- **Exercise details**: Copy all lines holding the word "Educational" from the entries.

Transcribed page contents
---

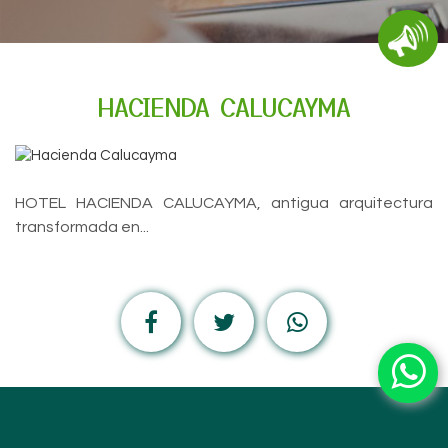
HACIENDA CALUCAYMA
HOTEL HACIENDA CALUCAYMA, antigua arquitectura
transformada en...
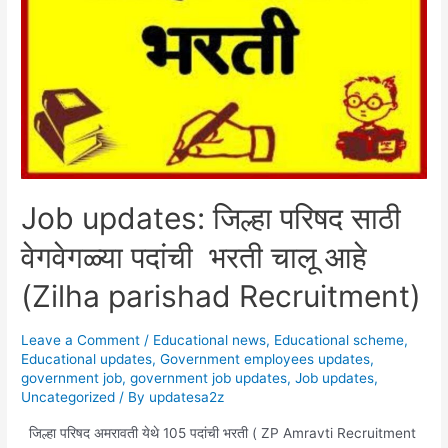
Job updates: जिल्हा परिषद साठी
वेगवेगळ्या पदांची भरती चालू आहे
(Zilha parishad Recruitment)
Leave a Comment
/
Educational news
,
Educational scheme
,
Educational updates
,
Government employees updates
,
government job
,
government job updates
,
Job updates
,
Uncategorized
/ By
updatesa2z
जिल्हा परिषद अमरावती येथे 105 पदांची भरती ( ZP Amravti Recruitment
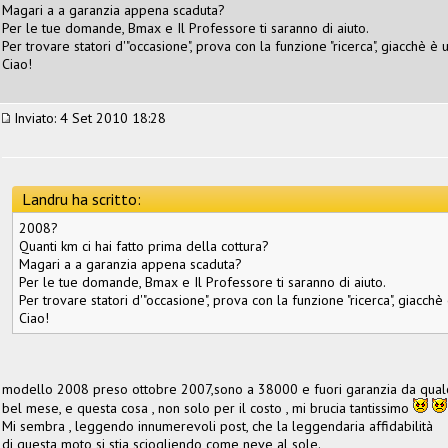
Magari a a garanzia appena scaduta?
Per le tue domande, Bmax e Il Professore ti saranno di aiuto.
Per trovare statori d'"occasione", prova con la funzione "ricerca", giacchè 
Ciao!
Inviato: 4 Set 2010 18:28
Landru ha scritto:
2008?
Quanti km ci hai fatto prima della cottura?
Magari a a garanzia appena scaduta?
Per le tue domande, Bmax e Il Professore ti saranno di aiuto.
Per trovare statori d'"occasione", prova con la funzione "ricerca", giacc
Ciao!
modello 2008 preso ottobre 2007,sono a 38000 e fuori garanzia da qual
bel mese, e questa cosa , non solo per il costo , mi brucia tantissimo
Mi sembra , leggendo innumerevoli post, che la leggendaria affidabilità
di questa moto si stia sciogliendo come neve al sole.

---

- **Task solution**:
Educational news
Educational scheme
Educational updates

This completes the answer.